— Try it —
Each line holding the string "show" is to be copied from the data.
^^^^^^^^^^^^^^^^
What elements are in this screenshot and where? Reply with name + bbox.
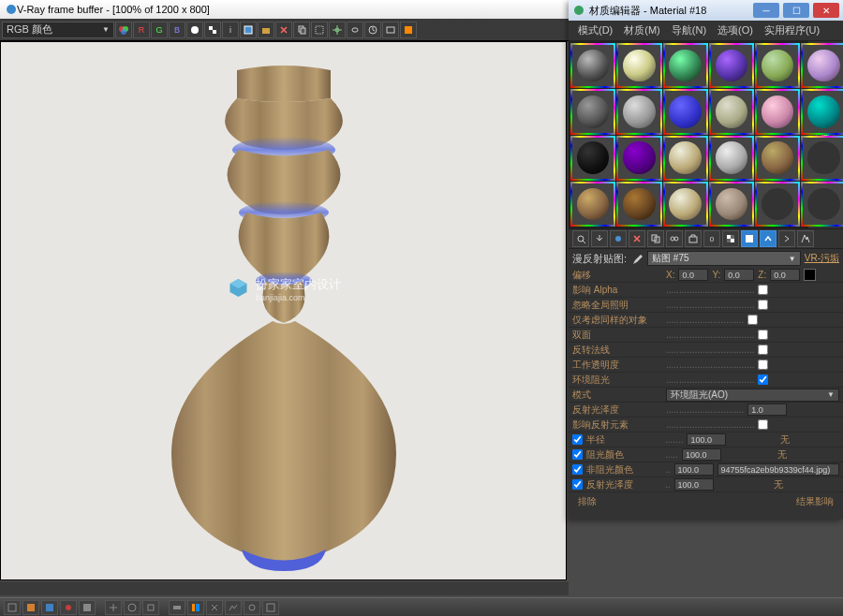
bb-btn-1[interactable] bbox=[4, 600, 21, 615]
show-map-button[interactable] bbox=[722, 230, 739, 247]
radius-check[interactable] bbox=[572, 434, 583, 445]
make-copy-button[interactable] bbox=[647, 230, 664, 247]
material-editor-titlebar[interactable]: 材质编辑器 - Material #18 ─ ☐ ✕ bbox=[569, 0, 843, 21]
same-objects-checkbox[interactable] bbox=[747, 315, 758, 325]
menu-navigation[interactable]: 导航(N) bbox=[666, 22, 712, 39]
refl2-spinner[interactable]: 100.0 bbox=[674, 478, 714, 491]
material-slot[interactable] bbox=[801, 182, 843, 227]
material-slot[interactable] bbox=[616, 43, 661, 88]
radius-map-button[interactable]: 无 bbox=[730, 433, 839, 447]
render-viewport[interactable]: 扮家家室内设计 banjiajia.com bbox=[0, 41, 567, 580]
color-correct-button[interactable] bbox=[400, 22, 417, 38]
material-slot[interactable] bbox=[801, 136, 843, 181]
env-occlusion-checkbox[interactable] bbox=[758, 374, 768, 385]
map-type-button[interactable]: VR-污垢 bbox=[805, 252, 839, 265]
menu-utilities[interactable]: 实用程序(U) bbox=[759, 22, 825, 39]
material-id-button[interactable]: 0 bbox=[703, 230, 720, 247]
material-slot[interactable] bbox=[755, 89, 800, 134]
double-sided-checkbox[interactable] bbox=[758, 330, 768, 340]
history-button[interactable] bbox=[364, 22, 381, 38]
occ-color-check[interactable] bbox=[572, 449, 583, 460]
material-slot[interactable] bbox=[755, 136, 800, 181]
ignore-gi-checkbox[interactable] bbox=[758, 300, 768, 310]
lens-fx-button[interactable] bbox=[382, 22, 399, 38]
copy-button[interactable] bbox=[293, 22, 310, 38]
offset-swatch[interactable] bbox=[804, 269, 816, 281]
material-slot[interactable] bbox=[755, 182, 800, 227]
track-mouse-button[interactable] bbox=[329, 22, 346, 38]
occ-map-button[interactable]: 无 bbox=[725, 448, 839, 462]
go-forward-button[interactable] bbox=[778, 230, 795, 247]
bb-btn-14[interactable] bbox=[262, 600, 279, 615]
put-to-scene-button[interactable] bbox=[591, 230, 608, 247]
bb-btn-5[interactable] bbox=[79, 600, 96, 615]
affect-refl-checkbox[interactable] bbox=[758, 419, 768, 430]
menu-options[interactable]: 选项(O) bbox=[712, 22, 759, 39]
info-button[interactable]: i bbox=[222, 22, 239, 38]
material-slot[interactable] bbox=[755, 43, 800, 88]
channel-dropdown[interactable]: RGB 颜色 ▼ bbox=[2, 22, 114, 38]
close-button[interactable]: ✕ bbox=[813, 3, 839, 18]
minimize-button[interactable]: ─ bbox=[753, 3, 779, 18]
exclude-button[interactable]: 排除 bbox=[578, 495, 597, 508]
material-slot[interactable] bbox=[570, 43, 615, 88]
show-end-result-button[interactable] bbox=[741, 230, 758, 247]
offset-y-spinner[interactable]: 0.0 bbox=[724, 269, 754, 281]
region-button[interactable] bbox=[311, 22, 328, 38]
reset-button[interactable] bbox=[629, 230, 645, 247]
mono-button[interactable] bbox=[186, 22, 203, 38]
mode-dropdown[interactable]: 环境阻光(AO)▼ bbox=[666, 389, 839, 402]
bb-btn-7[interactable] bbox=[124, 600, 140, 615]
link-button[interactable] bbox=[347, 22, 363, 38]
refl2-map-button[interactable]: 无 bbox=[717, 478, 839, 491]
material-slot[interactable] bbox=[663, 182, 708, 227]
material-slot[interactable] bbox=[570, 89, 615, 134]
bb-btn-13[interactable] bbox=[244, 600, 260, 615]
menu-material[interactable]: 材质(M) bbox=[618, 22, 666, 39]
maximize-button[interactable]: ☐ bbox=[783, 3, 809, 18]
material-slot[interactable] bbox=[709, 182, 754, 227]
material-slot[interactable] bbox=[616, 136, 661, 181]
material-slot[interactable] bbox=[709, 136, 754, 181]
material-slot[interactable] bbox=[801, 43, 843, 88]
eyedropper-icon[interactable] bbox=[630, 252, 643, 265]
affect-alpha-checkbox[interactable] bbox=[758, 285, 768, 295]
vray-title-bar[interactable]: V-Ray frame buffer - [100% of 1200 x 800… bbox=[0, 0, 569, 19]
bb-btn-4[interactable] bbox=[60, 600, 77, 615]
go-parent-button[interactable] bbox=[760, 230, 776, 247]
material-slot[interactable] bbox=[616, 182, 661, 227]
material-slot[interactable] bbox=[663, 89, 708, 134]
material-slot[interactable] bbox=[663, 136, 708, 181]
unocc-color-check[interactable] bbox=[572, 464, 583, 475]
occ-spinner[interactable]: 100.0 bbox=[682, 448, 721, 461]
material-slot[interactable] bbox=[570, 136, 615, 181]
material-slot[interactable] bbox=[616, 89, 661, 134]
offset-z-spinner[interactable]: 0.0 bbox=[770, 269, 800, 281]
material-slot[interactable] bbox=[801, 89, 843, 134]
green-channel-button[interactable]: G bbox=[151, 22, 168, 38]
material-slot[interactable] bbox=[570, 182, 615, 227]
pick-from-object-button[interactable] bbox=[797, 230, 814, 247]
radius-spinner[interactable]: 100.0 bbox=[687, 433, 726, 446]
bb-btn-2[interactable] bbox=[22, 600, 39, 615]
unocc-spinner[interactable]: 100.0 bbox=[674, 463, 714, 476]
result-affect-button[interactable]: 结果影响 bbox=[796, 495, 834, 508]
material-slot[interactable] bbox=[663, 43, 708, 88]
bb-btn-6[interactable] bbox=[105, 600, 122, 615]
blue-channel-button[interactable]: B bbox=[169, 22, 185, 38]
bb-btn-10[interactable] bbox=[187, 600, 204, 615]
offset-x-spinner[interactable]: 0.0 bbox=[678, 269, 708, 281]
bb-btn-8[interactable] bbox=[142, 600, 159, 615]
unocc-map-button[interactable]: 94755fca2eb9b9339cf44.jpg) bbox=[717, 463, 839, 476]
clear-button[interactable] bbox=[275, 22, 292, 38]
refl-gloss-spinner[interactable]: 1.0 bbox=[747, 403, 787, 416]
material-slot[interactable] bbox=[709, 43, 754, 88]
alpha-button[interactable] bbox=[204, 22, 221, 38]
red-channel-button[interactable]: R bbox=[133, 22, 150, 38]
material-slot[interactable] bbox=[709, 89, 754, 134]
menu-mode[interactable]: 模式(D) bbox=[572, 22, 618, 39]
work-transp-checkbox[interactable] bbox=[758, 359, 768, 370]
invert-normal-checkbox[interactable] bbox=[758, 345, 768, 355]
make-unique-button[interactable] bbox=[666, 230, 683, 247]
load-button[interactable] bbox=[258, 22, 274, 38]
^^^^^^^^^^^^^^^^
— Response to this exercise —
show-map-button[interactable] bbox=[722, 230, 739, 247]
show-end-result-button[interactable] bbox=[741, 230, 758, 247]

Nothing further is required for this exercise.